[Entries taken from a collection]
◇ ◇ ◇ ◇

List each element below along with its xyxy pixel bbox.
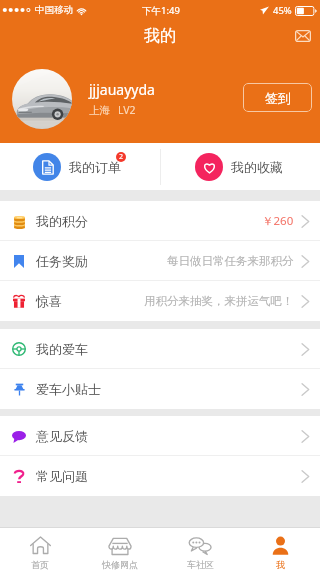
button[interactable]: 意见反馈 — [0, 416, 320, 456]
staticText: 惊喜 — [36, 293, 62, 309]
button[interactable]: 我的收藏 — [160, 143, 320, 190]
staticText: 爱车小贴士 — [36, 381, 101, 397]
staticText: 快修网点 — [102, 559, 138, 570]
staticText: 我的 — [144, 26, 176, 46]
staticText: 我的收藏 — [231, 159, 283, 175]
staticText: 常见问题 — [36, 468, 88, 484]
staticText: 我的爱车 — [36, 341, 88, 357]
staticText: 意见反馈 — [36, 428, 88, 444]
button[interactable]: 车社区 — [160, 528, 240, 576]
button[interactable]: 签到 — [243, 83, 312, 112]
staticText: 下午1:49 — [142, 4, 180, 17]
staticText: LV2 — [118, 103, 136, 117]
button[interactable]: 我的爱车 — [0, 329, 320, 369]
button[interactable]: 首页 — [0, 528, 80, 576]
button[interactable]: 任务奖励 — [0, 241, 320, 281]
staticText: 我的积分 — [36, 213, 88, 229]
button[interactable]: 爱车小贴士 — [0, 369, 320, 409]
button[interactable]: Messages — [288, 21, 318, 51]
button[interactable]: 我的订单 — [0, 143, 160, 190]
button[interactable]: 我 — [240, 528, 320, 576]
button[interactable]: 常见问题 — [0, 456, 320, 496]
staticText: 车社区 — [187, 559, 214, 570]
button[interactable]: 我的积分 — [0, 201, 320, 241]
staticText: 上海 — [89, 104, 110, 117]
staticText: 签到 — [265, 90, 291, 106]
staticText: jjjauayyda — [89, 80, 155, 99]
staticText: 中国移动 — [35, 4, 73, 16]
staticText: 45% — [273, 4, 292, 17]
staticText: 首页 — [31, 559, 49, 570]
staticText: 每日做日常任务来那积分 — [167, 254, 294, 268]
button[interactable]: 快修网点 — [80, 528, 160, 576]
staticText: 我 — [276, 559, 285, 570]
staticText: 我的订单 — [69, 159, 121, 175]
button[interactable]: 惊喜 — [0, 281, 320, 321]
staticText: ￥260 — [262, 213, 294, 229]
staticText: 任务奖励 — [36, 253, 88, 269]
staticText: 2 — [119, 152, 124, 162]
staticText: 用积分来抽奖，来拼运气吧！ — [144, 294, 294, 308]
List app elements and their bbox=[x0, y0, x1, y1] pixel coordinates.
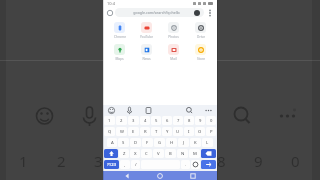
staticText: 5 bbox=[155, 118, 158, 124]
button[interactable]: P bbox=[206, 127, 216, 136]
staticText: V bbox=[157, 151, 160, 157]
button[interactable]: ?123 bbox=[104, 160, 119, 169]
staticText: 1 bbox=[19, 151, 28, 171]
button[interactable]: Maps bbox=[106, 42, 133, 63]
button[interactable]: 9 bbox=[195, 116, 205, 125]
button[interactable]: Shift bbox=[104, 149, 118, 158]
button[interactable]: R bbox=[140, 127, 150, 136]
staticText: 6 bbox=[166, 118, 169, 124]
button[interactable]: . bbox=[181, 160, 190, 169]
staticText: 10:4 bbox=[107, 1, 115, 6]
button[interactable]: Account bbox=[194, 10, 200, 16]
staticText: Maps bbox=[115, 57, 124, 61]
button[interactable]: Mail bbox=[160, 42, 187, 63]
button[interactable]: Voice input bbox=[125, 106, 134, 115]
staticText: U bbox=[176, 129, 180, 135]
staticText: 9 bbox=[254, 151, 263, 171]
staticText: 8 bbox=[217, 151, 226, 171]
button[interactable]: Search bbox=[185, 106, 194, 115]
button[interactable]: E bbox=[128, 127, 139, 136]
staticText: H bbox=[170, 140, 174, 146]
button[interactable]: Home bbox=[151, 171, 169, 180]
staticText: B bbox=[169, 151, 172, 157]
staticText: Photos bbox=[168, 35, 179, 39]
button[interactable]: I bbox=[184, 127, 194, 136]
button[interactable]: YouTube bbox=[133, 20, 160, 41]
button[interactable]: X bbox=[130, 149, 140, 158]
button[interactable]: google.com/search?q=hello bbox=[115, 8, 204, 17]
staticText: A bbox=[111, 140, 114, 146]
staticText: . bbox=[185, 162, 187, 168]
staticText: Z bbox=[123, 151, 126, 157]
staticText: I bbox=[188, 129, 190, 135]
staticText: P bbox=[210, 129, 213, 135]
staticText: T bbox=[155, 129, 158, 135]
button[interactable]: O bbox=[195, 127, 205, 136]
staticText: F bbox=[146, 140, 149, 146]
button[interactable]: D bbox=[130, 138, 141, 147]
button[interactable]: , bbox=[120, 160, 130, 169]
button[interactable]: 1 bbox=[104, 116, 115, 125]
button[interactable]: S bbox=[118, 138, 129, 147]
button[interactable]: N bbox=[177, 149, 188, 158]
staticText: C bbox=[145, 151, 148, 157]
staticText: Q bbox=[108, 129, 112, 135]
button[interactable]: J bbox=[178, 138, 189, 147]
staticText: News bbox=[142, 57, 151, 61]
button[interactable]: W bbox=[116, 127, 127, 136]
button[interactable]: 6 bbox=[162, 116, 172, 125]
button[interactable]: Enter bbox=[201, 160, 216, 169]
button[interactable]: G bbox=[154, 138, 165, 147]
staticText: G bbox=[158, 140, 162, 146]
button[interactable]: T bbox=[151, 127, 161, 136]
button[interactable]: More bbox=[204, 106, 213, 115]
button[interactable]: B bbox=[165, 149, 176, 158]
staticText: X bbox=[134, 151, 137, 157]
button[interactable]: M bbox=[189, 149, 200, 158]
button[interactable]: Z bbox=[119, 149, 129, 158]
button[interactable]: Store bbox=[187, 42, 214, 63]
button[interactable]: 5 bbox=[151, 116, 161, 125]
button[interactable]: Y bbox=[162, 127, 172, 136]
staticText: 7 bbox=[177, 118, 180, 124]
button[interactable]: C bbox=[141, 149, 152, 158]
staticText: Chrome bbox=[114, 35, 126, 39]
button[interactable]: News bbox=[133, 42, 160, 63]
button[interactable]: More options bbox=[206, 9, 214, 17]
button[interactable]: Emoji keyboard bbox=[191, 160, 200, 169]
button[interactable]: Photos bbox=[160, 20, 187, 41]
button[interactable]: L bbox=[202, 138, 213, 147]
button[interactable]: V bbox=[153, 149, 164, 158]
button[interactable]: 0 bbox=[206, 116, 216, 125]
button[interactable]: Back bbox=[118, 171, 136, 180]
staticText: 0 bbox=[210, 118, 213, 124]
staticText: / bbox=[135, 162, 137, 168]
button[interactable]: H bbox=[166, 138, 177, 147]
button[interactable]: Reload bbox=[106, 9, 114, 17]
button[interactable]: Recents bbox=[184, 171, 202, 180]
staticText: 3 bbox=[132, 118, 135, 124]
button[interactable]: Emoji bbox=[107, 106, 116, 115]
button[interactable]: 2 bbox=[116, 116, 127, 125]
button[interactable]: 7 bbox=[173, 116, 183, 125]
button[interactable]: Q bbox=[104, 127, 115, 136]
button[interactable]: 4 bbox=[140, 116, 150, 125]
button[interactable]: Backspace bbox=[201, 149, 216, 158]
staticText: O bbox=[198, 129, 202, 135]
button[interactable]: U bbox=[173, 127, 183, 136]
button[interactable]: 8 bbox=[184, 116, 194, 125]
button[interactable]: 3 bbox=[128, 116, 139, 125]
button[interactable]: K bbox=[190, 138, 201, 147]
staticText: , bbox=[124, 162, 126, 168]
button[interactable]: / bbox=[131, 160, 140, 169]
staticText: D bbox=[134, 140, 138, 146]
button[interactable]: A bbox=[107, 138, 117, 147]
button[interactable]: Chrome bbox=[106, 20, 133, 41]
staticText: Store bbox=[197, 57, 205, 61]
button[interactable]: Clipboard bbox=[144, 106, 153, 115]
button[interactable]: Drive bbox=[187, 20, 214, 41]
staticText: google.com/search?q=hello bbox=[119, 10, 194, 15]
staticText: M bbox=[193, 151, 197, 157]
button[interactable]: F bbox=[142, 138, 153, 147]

◇ ◇ ◇ ◇

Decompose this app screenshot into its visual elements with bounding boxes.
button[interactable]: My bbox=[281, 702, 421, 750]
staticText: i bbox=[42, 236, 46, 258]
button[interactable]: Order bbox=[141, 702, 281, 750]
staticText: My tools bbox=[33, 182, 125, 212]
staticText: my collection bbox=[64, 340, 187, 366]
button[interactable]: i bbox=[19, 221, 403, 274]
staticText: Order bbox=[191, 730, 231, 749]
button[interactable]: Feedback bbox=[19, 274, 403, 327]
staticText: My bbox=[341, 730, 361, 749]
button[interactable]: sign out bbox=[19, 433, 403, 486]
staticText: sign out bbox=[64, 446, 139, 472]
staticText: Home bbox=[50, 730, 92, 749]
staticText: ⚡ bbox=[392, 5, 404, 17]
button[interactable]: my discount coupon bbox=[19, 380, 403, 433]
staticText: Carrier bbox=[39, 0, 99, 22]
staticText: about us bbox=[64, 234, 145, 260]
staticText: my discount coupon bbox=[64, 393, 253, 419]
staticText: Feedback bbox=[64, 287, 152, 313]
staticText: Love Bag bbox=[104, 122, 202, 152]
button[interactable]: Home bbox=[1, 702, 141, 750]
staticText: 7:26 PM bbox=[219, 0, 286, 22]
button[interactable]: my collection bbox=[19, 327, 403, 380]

◇ ◇ ◇ ◇

• [What to produce] Where a line of the records contains the word "我的积分", copy that line.

• [Task output]
staticText: 我的积分 — [36, 213, 88, 229]
button[interactable]: 我的积分 — [0, 201, 320, 241]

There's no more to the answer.